Pennsylvania Gov. Tom Wolf exercised his line item veto on Tuesday, refusing to accept a $30.3 billion Republican-crafted budget sent to him by the state Senate. Earlier this year, Wolf vetoed the entire Republican budget because he said it failed to plug the state’s deficit, setting off a six-month budget impasse that has left schools and human services agencies with little funding (see Shale Daily, July 1). Republicans have sparred with Wolf and Democrats during the gridlock, forcing Wolf to suspend his push for a severance tax on natural gas production in order to reach a compromise. Both sides said in November that they had reached a framework for a compromise budget (see Shale Daily, Nov. 13), but Republican House leaders rejected that deal during negotiations last week. Instead, the Senate passed a smaller budget crafted by the House earlier this month.
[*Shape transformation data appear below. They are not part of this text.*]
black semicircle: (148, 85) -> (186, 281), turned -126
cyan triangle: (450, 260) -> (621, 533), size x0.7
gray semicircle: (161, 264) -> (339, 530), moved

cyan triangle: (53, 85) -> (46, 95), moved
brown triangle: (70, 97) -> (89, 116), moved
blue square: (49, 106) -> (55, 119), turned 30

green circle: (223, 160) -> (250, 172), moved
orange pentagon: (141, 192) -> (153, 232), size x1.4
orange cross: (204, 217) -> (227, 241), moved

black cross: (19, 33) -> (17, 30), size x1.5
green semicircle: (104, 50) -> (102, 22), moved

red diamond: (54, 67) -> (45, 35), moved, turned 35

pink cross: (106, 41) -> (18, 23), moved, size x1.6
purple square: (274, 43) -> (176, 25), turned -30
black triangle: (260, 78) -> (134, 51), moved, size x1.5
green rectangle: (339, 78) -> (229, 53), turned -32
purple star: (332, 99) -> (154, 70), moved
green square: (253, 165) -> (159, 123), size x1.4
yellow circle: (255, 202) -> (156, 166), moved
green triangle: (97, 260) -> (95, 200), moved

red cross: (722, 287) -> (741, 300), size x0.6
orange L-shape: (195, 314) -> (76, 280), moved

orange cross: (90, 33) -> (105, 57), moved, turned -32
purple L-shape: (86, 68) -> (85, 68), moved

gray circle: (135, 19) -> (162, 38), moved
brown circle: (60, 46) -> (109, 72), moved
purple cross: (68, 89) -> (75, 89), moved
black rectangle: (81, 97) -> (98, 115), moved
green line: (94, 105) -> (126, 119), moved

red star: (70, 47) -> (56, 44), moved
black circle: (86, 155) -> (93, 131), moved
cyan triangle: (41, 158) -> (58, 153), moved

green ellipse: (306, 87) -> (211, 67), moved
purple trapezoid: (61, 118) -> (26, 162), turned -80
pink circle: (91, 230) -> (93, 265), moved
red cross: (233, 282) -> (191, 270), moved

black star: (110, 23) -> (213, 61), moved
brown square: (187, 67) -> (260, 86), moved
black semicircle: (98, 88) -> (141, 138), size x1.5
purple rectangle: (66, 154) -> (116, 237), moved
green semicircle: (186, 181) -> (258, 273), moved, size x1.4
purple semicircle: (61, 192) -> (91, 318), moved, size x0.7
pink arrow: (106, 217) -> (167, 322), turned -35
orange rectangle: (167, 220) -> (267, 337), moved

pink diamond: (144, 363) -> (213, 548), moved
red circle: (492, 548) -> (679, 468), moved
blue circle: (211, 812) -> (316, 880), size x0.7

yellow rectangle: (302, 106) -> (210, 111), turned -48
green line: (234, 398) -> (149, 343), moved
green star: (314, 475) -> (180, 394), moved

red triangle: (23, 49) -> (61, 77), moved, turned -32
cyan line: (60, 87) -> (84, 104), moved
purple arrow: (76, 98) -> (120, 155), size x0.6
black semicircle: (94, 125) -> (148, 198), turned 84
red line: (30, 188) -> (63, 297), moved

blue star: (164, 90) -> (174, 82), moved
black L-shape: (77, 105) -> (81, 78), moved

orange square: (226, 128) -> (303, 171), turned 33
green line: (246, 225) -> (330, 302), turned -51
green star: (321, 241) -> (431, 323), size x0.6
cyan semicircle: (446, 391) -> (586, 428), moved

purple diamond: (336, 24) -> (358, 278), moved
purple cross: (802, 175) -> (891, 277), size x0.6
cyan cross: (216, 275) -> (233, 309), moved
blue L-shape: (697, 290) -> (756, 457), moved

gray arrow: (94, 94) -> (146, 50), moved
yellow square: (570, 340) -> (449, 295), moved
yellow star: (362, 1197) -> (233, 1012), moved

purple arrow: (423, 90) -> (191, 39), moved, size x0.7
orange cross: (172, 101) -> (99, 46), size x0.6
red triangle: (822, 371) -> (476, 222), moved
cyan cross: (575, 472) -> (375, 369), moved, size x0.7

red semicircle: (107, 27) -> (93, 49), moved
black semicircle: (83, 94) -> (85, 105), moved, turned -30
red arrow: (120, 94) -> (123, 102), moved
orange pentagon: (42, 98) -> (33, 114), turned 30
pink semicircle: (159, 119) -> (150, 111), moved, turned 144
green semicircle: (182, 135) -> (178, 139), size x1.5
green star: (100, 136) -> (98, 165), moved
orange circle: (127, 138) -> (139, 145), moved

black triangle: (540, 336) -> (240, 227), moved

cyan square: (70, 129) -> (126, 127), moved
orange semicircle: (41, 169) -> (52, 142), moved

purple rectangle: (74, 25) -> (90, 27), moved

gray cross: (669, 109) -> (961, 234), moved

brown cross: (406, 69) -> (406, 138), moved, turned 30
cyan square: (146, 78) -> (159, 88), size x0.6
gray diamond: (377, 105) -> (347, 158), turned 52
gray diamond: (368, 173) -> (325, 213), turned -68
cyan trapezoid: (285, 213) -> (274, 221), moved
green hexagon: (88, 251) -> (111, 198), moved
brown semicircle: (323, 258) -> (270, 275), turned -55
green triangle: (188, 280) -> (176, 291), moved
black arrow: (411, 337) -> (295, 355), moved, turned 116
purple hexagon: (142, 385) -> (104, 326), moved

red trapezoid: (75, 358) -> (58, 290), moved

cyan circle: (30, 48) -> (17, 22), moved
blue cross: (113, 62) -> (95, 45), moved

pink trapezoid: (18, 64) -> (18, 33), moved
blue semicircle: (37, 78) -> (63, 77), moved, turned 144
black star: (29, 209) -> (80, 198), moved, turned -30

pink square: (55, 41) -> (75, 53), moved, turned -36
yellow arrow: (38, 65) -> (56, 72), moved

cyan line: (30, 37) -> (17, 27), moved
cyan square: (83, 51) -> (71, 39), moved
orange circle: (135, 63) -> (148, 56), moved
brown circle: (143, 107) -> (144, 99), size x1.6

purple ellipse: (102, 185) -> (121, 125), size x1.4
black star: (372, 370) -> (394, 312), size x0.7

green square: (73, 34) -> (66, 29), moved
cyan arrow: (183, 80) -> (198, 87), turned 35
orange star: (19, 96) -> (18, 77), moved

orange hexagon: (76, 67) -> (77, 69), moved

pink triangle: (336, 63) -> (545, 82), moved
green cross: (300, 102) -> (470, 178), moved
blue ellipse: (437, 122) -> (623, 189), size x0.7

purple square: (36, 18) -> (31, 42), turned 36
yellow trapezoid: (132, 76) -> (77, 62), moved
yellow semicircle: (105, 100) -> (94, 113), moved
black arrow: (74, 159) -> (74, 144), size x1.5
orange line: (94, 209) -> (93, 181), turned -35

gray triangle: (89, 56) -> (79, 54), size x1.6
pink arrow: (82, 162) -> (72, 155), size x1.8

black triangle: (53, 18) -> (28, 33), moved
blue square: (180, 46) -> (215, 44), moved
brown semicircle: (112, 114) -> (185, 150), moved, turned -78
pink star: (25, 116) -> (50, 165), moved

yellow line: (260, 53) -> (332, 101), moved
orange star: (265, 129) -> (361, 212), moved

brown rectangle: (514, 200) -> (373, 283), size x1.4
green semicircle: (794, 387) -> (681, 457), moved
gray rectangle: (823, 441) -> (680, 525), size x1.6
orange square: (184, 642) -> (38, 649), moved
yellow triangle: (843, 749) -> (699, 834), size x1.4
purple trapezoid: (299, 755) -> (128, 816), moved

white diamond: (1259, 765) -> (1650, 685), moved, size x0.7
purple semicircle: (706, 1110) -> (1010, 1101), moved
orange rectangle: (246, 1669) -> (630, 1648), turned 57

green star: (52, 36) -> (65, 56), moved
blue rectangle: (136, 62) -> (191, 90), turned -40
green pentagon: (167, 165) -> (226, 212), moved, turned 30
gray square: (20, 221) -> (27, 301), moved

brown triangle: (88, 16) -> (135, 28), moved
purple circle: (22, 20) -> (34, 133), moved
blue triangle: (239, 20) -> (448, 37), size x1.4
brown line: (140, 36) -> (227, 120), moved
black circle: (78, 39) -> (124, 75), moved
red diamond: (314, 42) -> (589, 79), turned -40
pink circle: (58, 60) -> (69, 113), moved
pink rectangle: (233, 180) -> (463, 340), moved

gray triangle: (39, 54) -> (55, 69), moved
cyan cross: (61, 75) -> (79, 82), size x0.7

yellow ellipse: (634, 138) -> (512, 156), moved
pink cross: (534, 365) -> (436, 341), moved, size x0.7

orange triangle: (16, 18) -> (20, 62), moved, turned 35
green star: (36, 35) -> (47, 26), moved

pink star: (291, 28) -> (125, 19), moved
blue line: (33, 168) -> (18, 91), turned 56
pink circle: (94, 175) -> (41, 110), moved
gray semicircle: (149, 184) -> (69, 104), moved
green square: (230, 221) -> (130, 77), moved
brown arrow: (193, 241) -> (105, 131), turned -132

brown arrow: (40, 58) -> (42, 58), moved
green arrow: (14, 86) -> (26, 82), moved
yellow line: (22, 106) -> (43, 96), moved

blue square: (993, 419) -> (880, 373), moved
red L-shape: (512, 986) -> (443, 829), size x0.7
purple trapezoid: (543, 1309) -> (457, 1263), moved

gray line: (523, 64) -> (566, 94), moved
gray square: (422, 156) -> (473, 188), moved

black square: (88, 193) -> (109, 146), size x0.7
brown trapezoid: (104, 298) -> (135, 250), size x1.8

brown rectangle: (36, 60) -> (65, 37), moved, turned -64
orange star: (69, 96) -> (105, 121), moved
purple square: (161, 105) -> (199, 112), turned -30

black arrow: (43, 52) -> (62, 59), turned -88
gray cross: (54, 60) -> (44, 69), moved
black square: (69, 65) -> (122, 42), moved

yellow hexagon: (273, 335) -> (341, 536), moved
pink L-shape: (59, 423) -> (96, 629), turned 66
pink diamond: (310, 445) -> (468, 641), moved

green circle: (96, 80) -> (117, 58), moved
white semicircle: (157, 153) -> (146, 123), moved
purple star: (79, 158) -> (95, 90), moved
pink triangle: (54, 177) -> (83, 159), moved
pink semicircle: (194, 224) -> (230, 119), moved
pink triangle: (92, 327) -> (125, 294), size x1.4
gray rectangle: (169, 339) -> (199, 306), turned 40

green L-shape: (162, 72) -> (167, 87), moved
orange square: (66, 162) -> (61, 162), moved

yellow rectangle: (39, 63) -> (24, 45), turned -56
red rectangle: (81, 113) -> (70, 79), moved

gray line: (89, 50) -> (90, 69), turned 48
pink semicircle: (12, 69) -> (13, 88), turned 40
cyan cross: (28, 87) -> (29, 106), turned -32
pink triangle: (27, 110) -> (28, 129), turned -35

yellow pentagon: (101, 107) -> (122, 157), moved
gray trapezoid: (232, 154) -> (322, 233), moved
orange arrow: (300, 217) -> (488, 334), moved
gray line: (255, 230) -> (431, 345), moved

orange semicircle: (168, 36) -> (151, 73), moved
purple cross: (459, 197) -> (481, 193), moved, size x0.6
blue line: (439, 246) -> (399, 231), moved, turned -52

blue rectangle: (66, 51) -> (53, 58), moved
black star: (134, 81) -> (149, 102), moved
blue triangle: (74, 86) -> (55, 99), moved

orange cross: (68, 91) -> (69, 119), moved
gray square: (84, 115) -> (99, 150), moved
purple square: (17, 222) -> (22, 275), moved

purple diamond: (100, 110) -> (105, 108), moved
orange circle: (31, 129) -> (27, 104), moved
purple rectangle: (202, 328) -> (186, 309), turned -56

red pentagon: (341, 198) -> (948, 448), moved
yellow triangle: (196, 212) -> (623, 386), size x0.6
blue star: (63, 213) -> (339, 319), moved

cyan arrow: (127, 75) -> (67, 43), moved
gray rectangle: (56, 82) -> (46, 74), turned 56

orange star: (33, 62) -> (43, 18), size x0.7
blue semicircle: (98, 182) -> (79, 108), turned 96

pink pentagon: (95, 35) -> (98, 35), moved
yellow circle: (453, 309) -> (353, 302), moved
A severance tax remains off the table, but Wolf said the latest budget doesn’t do enough to fund public education in the state. He vetoed parts of the latest budget, told lawmakers to get back to work and released $23.3 billion in emergency funding for schools and human services agencies.

M3 Midstream LLC‘s Stonewall Gathering System in West Virginia entered service at the end of November. An extension of the company’s more than 100-mile Appalachia Gathering System, which serves dry natural gas production in northern West Virginia and southwest Pennsylvania, Stonewall is expected to move up to 1.4 Bcf/d of natural gas when it becomes fully operational next summer. The 50-mile expansion gathers gas in Doddridge, Harrison and Lewis counties, WV, for delivery to the Columbia Gas Transmission system.